TASK BRIEF =>
Extract precisely the lines that run from the line containing "Target: 'small bowel'." to the end of the records below, with both ends included and pictures omitted.

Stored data
-- Opening Marker --

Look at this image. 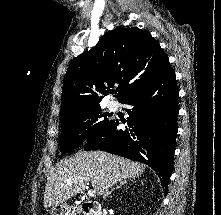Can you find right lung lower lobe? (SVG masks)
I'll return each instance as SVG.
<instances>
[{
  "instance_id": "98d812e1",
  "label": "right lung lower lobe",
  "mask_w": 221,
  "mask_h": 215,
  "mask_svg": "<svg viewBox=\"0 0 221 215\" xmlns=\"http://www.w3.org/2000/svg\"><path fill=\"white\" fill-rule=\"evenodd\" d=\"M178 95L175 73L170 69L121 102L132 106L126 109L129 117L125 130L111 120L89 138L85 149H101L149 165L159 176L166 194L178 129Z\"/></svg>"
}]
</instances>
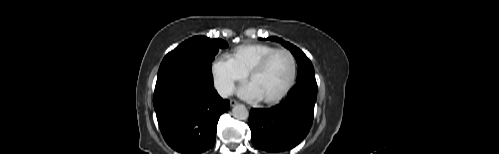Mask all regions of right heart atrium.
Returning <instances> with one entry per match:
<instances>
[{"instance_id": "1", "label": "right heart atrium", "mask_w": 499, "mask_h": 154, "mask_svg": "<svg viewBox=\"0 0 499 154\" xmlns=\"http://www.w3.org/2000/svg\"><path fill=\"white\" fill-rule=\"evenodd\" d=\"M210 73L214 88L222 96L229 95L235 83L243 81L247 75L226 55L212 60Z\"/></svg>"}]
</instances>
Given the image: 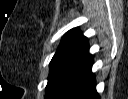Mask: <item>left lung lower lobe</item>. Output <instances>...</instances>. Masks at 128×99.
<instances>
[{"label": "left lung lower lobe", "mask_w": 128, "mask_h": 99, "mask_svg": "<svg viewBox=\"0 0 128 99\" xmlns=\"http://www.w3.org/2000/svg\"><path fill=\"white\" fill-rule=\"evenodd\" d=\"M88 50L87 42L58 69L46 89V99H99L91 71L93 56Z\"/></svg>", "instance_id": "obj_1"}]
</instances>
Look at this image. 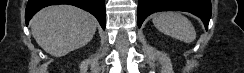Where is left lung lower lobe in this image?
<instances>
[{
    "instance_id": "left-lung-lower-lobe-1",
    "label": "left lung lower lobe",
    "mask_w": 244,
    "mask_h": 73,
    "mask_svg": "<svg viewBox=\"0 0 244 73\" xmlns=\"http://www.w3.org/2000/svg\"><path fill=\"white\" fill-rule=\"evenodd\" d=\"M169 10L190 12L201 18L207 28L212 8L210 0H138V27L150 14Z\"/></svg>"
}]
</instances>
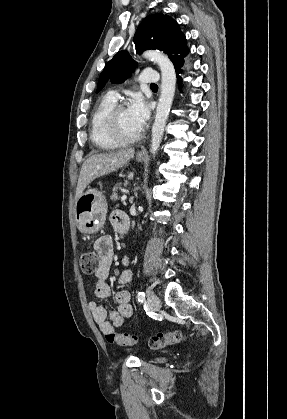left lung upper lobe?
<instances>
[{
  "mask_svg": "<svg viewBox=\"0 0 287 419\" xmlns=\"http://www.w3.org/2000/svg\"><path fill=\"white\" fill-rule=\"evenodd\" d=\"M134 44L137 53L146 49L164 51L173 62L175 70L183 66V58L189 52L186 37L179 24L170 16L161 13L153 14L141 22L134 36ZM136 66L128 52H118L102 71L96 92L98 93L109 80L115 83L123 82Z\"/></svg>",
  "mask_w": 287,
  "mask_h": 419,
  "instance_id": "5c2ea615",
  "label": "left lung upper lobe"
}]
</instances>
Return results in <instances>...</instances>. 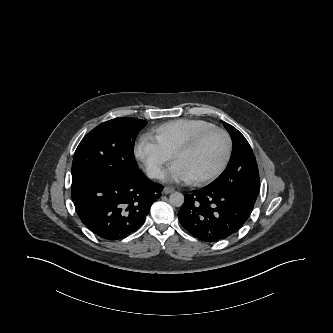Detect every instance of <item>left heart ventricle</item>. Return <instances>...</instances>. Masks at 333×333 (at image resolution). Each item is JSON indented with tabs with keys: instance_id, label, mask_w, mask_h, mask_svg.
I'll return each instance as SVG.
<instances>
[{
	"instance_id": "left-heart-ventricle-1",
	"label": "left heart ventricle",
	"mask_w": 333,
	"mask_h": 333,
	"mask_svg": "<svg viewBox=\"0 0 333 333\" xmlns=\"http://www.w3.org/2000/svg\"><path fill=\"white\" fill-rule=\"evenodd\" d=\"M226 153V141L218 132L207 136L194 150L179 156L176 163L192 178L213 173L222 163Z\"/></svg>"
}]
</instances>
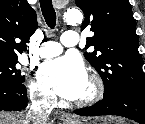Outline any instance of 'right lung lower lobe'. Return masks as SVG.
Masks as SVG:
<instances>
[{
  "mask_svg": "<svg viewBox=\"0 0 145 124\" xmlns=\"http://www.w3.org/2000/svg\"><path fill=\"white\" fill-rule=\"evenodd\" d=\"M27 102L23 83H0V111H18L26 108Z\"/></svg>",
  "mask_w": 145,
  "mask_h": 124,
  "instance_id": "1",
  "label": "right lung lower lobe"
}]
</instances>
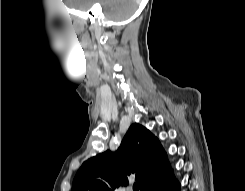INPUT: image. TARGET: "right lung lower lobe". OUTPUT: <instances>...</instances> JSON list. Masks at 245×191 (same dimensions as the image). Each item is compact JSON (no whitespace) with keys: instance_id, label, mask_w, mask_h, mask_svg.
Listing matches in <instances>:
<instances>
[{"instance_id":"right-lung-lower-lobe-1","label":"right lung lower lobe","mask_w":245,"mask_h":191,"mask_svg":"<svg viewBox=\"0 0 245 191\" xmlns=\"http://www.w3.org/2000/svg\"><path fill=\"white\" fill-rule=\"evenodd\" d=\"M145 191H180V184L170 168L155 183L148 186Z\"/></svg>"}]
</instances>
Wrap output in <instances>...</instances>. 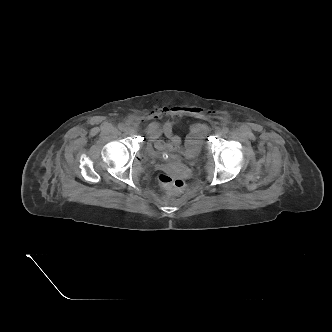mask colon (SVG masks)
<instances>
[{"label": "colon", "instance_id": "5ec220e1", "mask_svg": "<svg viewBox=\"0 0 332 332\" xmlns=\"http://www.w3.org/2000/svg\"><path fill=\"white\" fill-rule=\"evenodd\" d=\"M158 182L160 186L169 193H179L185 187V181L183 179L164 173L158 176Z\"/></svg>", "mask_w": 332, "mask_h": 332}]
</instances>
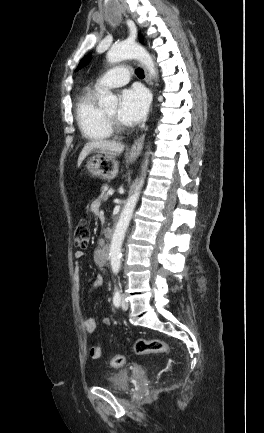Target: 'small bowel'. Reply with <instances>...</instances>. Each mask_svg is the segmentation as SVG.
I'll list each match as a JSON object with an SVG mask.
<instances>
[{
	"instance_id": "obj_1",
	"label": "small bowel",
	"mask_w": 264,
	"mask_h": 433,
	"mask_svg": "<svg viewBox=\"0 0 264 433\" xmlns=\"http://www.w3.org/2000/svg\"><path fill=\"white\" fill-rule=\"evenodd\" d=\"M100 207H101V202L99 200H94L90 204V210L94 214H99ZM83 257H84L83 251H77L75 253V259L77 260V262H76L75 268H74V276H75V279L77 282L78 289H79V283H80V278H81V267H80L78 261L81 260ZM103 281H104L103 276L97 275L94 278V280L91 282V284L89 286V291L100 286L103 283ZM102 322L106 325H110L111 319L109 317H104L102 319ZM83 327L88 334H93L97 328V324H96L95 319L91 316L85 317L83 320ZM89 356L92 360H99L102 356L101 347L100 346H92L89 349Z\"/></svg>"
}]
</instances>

-- Closing Marker --

RESPONSE AREA =>
Target: 'small bowel'. Reply with <instances>...</instances>. Each mask_svg is the segmentation as SVG.
I'll list each match as a JSON object with an SVG mask.
<instances>
[{
	"instance_id": "obj_1",
	"label": "small bowel",
	"mask_w": 264,
	"mask_h": 433,
	"mask_svg": "<svg viewBox=\"0 0 264 433\" xmlns=\"http://www.w3.org/2000/svg\"><path fill=\"white\" fill-rule=\"evenodd\" d=\"M100 207H101V202L99 200H94L90 204V210L94 214H99ZM83 257H84L83 251H77L75 253V259L77 260V262H76L75 268H74V276H75V279L77 282L78 289H79V283H80V278H81V267H80L78 261L81 260ZM103 281H104L103 276L97 275L94 278V280L91 282V284L89 286V291L100 286L103 283ZM102 322L106 325H110L111 319L109 317H104L102 319ZM83 327L88 334H93L97 328V324H96L95 319L91 316L85 317L83 320ZM89 356L92 360H99L102 356L101 347L100 346H92L89 349Z\"/></svg>"
}]
</instances>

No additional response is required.